Since 2019, those concerns seem more real than ever. War of the Spark and Modern Horizons gave us a glimpse of what was possible and Throne of Eldraine and Theros Beyond Death confirmed this as the new standard.

Ikoria: Lair of Behemoths is taking Magic design to unclaimed territory.

When looking for homes for new cards, we start by asking what deckbuilding incentives and restrictions they impose. Some of these are explicit – Setessan Champion wants you to play enchantments! – and some are harder to tease out – Fires of Invention is obviously powerful but it’s not immediately clear how to unlock that power. The mana system also defines these choices – Goblin Chainwhirler is a straightforward card but competes with colorless utility lands or strong commitments to other colors.

In the big picture, some broad truths have survived decades of experiments and changing design philosophies. You want to play the minimum number of cards required in a format; you want to play the maximum number of copies of your most powerful or synergistic cards; you want to have good ways to use your mana at most spots on the curve. Lutri, the Spellchaser and the rest of this cycle from Ikoria: Lair of Behemoths force us to challenge even these most fundamental assumptions.

Without this game-breaking new mechanic, Lutri is still a fine card that deserves consideration.
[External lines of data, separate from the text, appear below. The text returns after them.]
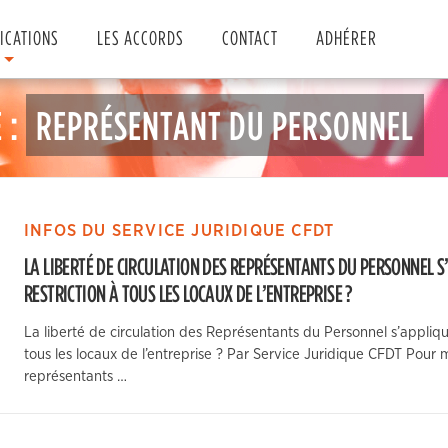
ICATIONS
LES ACCORDS
CONTACT
ADHÉRER
 :
REPRÉSENTANT DU PERSONNEL
INFOS DU SERVICE JURIDIQUE CFDT
LA LIBERTÉ DE CIRCULATION DES REPRÉSENTANTS DU PERSONNEL S
RESTRICTION À TOUS LES LOCAUX DE L’ENTREPRISE ?
La liberté de circulation des Représentants du Personnel s’applique
tous les locaux de l’entreprise ? Par Service Juridique CFDT Pour m
représentants …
There’s a lot going on even in its more mundane text. The hybrid mana cost opens doors that are closed to a traditionally multicolor Izzet card – other color pairs that include red rarely have enough cheap or high-impact spells to want this effect, but Azorius, Simic, and Dimir all have interest in a flash threat that can double up their removal or interaction. 

Otters are sadly not a prominent creature type in Magic (yet!) but Elementals have been a fixture of Standard thanks to Risen Reef and occasionally Omnath, Locus of the Roil. These both reward you for playing a lot of creatures, which makes it hard to achieve the spell density needed to justify Lutri. Chandra, Acolyte of Flame is an excellent source of Elementals and shares the desire for cheap spells that also help to justify playing so many three-drops. In Pioneer, Young Pyromancer is the perfect addition to this package, while Stoke the Flames gives you a burn spell that keys off these tokens and is either free or cheap enough to be copied easily with Lutri. However, these shells are unlikely to be cohesive enough to be more than fringe players.

More importantly, Lutri is a welcome addition to the suite of flash threats that have performed well in Standard for months. The Izzet Flash decks that seemed poised to take over Mythic Championship VII in the days leading up to the tournament may make a triumphant return with Ikoria:


These spell-heavy aggro-control decks have always faced an awkward tension between playing enough spells to enable their threats and enough threats that they can still deploy pressure through a removal spell. The Adventure mechanic bridges this gap perfectly and Brazen Borrower and Bonecrusher Giant are the best of their kind. You’ll often be happy to deploy Lutri as the world’s cutest Whisper Agent to apply pressure, but getting to copy a spell in the mid-game will leave you far ahead. 

Sprite Dragon is the card that Stormchaser Mage and Quirion Dryad always wanted to be. The prowess mechanic is at odds with reactive cards, as you want to use mana and cards on your own turn for a temporary damage boost, but counters are excellent at protecting a Sprite Dragon that’s become large enough to put the game away. 

In Modern, this style of gameplay has been popular for years:


Snapcaster Mage is a central card in these strategies and Lutri looks for similar tools – cheap instants that are good the first time and even better the next. The bar is higher and the space tighter in Modern but Flash decks benefit strongly from having a range of different cards at each spot on the curve. When an opponent has to play into your cards at sorcery speed, each additional possibility represented by open mana makes each other card in your range that much tougher to play around properly. Lutri may not be as powerful in the abstract as historical all-stars like Vendilion Clique but it serves a useful role as part of a squad.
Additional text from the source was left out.